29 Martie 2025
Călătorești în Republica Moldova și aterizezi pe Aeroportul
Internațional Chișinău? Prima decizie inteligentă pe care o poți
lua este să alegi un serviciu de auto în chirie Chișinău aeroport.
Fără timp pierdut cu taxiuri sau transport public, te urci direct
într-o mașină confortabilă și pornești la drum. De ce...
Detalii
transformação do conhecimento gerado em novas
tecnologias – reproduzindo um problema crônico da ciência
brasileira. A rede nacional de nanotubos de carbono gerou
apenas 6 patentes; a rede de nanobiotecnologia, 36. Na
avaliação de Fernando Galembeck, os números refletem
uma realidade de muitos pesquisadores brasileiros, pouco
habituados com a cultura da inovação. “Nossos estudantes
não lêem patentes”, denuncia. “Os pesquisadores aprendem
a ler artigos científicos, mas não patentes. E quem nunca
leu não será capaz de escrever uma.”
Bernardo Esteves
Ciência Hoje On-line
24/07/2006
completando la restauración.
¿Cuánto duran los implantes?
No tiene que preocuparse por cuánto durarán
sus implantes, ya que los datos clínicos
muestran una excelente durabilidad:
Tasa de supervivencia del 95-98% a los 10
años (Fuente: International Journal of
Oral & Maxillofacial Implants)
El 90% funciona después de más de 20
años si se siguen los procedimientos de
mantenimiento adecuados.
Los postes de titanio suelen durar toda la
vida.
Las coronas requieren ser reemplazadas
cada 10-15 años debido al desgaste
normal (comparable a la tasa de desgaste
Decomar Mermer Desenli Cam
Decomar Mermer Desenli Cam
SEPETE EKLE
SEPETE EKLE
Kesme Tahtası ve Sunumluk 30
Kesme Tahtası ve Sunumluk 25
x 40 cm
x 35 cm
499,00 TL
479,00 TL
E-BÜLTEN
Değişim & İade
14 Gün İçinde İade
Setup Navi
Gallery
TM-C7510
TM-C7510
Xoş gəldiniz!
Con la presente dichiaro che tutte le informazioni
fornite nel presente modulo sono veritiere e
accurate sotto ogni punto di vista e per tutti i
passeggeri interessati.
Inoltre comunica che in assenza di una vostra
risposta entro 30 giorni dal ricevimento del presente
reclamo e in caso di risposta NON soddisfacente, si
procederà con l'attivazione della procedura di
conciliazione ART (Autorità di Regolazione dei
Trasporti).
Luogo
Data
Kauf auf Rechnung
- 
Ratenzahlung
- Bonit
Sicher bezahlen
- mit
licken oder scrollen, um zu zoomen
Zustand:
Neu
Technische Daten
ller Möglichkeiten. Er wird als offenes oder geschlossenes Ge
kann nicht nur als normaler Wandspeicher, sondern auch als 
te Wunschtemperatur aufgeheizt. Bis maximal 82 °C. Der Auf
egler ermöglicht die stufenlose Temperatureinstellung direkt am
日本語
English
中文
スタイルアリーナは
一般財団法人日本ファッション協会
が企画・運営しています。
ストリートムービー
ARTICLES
○ ○ ○
**Task to complete**
Proceeding from the line containing "Değişim & İade" through the line containing "passeggeri interessati.", transcribe the lines above exactly, both end lines included.

**Expected answer**
Değişim & İade
14 Gün İçinde İade
Setup Navi
Gallery
TM-C7510
TM-C7510
Xoş gəldiniz!
Con la presente dichiaro che tutte le informazioni
fornite nel presente modulo sono veritiere e
accurate sotto ogni punto di vista e per tutti i
passeggeri interessati.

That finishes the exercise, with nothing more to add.